In Mason v. Mason, 248 Ark. 1177, 455 S.W.2d 851 (1970), a divorce decree was denied by the Chancellor due to failure of the plaintiff to present corroboration of grounds. The Chancellor nonetheless retained jurisdiction to enter a support order in favor of Mrs. Mason and held Mr. Mason in contempt for violation of it. We affirmed....

Id. at 482, 897 S.W.2d at 569.

Our supreme court has recognized a trial court's power and duty to enter orders regarding support of individuals regardless of its power to terminate the marriage. In Gabler v. Gabler, 209 Ark. 459, 462-63, 190 S.W.2d 975, 977 (1945), the supreme court reversed a trial court's grant of a divorce for lack of corroboration of grounds, and simultaneously held that the chancery court should have awarded alimony, stating: "Since there was no corroboration, the divorce should have been denied. Notwithstanding the denial of the divorce, the chancery court had jurisdiction, and we have on appeal, to award suit money and alimony to the wife." Accordingly, the appellate court entered an order for alimony while reversing and dismissing the divorce action. See also Kesterson v. Kesterson, 21 Ark.App. 287, 731 S.W.2d 786 (1987) (holding that an award of alimony will lie independent of a divorce proceeding, and affirming the award of spousal support while reversing the grant of divorce).

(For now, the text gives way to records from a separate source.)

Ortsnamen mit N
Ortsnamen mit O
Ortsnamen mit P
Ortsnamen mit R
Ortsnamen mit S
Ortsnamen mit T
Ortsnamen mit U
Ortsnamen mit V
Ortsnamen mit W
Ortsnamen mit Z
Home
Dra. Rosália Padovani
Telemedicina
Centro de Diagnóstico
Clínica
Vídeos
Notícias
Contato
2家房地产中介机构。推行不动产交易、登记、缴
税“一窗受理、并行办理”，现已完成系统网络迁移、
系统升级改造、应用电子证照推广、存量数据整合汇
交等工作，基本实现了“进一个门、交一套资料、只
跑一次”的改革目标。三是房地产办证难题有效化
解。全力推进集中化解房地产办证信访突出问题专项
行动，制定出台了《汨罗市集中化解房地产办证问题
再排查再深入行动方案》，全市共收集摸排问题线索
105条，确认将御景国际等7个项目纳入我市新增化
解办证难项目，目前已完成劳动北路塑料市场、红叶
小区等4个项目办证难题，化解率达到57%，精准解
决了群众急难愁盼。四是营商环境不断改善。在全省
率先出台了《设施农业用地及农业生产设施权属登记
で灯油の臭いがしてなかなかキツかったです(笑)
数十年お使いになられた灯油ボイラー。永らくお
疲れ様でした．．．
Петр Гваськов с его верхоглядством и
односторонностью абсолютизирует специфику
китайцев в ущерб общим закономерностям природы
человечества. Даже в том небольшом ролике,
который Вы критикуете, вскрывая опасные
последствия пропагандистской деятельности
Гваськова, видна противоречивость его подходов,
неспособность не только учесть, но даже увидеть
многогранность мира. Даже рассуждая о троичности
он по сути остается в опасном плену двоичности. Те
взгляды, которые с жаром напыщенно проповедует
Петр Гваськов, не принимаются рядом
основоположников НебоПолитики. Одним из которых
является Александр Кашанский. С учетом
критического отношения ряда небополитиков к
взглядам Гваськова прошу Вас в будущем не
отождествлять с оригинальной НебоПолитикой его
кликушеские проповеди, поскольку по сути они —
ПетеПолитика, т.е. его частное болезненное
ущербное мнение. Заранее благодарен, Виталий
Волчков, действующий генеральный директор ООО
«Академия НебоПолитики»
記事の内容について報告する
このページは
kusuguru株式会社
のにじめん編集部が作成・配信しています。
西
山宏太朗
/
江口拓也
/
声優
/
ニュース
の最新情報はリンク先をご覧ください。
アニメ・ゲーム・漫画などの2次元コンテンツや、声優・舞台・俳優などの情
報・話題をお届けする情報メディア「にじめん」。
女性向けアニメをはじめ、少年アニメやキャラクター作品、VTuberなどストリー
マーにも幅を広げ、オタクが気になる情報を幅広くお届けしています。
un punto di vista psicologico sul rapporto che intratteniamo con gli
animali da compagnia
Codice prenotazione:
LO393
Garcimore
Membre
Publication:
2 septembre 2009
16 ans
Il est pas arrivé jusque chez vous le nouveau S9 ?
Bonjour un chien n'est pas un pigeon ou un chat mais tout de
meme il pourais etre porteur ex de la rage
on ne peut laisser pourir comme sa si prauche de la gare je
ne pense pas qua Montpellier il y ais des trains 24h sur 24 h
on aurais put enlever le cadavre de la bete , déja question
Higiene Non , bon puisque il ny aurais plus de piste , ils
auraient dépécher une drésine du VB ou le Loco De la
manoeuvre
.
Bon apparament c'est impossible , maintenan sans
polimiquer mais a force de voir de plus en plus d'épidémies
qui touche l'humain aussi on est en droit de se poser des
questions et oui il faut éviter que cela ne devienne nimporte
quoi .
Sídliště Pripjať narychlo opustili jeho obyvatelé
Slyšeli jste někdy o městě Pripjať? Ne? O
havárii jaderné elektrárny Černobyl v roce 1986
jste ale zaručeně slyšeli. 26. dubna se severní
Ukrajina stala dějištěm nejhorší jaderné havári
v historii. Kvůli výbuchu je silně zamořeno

As these cases illustrate, the trial court in this case had jurisdiction to enter and enforce the child support and alimony provisions of the decree, despite the trial court's lack of jurisdiction to grant a divorce. This principle embodies sound public policy. Support awards are often crucial to the well-being of the children and spouses who receive them, and they should not be rendered unenforceable merely because of a technical failure to prove entitlement to a divorce.

We next address whether the contempt orders were unenforceable because, at the time each was entered, Edmundo had filed a $30,000 supersedeas bond. Generally, a trial court has continuing jurisdiction over support orders. See generally Maxwell v. State, 343 Ark. 154, 33 S.W.3d 108 (2000); Slusher v. Slusher, 73 Ark.App. 303, 43 S.W.3d 189 (2001). However, Edmundo contends that the court's continuing jurisdiction ceased when the supersedeas was filed.

The function of a supersedeas is to stay the execution of a judgment and maintain the status quo pending the period the judgment is superseded. Searcy Steel Co. v. Mercantile Bank of Jonesboro, 19...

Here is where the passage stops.